The piano concertos of Shostakovich, like those of Mozart, are most at home in a relatively intimate venue—as was demonstrated once again when the Dallas Chamber Symphony opened its 2014-15 concert season in the 750-seat Dallas City Performance Hall, with the Russian composer’s First Piano Concerto as the centerpiece of the evening.
Dallas-reared pianist Alex McDonald, a graduate of the New England Conservatory and the Juilliard School, and currently a member of the faculty at Texas Woman’s University, joined the ensemble of twenty-two strings as featured soloist, with the orchestra’s artistic director Richard McKay conducting and Costa Rican-born trumpeter Oscar Garcia Montoya, who is also a member of the Fort Worth Symphony, performing the trumpet part. In this concerto, there are times when the instrument takes on a role almost equal to that of the piano.
While this particular concerto can be made to work in a large concert hall, its greater effectiveness in a smaller room was obvious from the trumpet volley that opens the work. It’s not just the lean orchestration of the piece that fits so nicely in the smaller room with a smaller audience. It’s that the ideas, ranging from impish to impassioned in this miniature masterpiece, come across most clearly at close range. Pianist McDonald soared across the breadth of emotions Shostakovich poured into the work, whether in the arching lament of the Lento or the madcap humor of the finale. Trumpeter Montoya’s brilliant timbre ideally complemented McDonald’s intense reading. The only minor distraction from a nearly perfect performance was the placement of Montoya almost completely out of sight behind the piano.
Conductor McKay and the orchestra had opened the concert with early-twentieth-century British composer Peter Warlock’s Capriol Suite for Stings, a set of six evocative, seductively brief movements based on Renaissance dances.
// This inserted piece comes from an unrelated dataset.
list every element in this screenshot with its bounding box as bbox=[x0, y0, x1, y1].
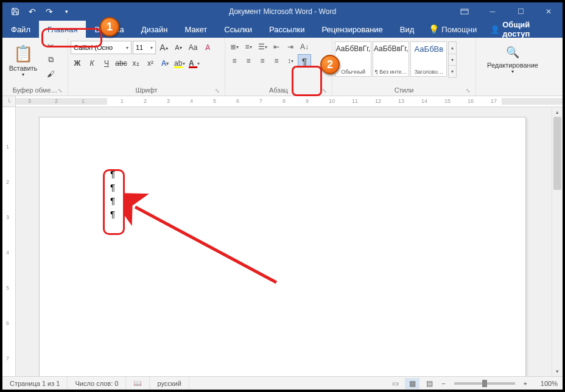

Founded in 2011, the orchestra here demonstrated a continually improving precision and comfort in a room that can be unforgiving. The Warlock Suite provided ample opportunity for McKay to show off a wonderful ability to evoke the special atmosphere, at once modern and archaic, that the composer created here. Renaissance harmonies abounded, tinged with just the right spice of 20th Century dissonance and bi-tonality. It was brought out at just the right level by McKay.
The final work of the program, Dvorak’s Serenade in E for strings, proved to be not only another fine showpiece for the orchestra and conductor, but an excellent counterweight to the twentieth-century pungencies—what one might now, eight decades later, think of as early musical modernism. That includes the work of Warlock and Shostakovich. Here, Dvorak evades the Slavicisms more readily associated with his music, but retains his miraculous gift for melody and unfailing craftsmanship as a composer of music for string ensemble. The Dallas Symphony continued to make a strong case for its presence in community.
The orchestra and conductor McKay had, incidentally, provided instrumental accompaniment for a portion of the presentation last weekend at Dallas City Performance Hall by the Bruce Wood Project modern dance ensemble. Hopefully, that highly successful collaboration can continue. Indeed, the combination of the Dallas Chamber Symphony and the Bruce Wood Dance Company, would, with proper funding, make an ideal cultural ambassador for the city to major urban centers in the United States and beyond.